In the past weeks I’ve been working again on LScube and in particular working toward improving the networking layer of feng. Up until now, we relied heavily on our own library (netembryo) to do almost all of the networking work. While this design looked nice at the start, we reached the point where:
- the original design had feng with multiple threads to handle “background tasks”, and a manually-tailored eventloop, which required us to reinvent the wheel so much that it was definitely not funny; to solve this we’ve gone to use libev, but that requires us to access the file descriptor directly to set the watcher;
- we need to make sure that the UDP socket is ready to send data to before sending RTP and RTCP data, and to do so, we have to go down again on the file descriptor;
- while the three protocols currently supported by feng for RTP transports (UDP, TCP and SCTP) were all abstracted by netembryo, we had to branch out depending on the used protocol way deep inside feng, as the working of the three of them was very different (we had similitudes between UDP and SCTP, and between SCTP and TCP interleaved, but they were not similar enough in any way!); this resulted in double-branching, which the compiler – even with LTO – will have a hard time understanding (since it depends on an attribute of the socket that we knew already;
- the size of objects in memory was quite bigger than it should have been, because we had to keep them around all the needed information for all the protocols, and at the same time we had to allocate on the stack a huge number of identical objects (like the SCTP stream information to provide the right channel to send the RTP and RTCP packets to);
- we’ve been resolving the client’s IP addresses repeatedly every time we wanted to connect the UDP sockets for RTP and RTCP (as well as resolving our own UP address0;
- we couldn’t get proper details about the errors with network operations, nor we could fine-tune those operations, because we were abstracting all of it away.
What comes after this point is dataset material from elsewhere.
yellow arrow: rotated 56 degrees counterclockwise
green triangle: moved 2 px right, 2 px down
While I tried fixing this by giving netembryo a better interface; I ended up finding that it was much, much simpler to deal with the networking code within feng without the abstraction; indeed, in no case we needed to go the full path down to what netembryo used to be beforehand; we always ended up short from that, skipping more than a couple of steps. For instance, the only place where we actually go through with the address resolution is the main socket binding code, where we open the port we’ll be listening on. And even there, we don’t need the “flexibility” (faux-flexibility actually) that netembryo gave us before: we don’t need to re-bind an already open socket; we also don’t want to accept one out of a series of possible addresses, we want all of them or none (this is what helps us supporting IPv6 by the way).
The end result is not only a much, much smaller memory footprint (the Sock
structure we used before was at least 440 bytes, while we can stay well behind the 100 bytes per socket right now), but also less dependencies (we integrate all the code within the feng project itself), less source code (which is always good, because it means less bug), tighter handling of SCTP and interleaved transmission, and more optimised code after compilation. Talk about win-win situations.
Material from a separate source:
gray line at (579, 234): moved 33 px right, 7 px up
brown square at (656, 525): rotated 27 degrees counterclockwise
Unfortunately not everything is positive from what we saw up to now; the fact that we have no independent implementation (yet) of SCTP makes it quite difficult to make sure that our code is not bugged in some funny way; and even during this (almost entire) rewrite of network code, I was able to find a number of bugs, and a few strange situations that I’ll have to deal with right now, spending more than a couple of hours to make sure that it’s not going to break further on. It also shows we need to integrate valgrind within our current white-box testing approach to make sure that our functions don’t leak memory (I found a few by running valgrind manually).
To be honest, most of the things I’ve been doing now are nothing especially difficult for people used to work with Unix networking APIs, but I most definitely am not an expert of those. I’m actually quite interested in the book if it wasn’t that I cannot get it for the Reader easily. So if somebody feels like looking at the code and tell me what I can improve further, I’d be very happy.
One thing we most likely will have to pick up, though, is the SCTP userland code which right now has at least a few bugs regarding the build system, a couple of which we’re working around in the ebuild. So I won’t have time to be bored for a while still…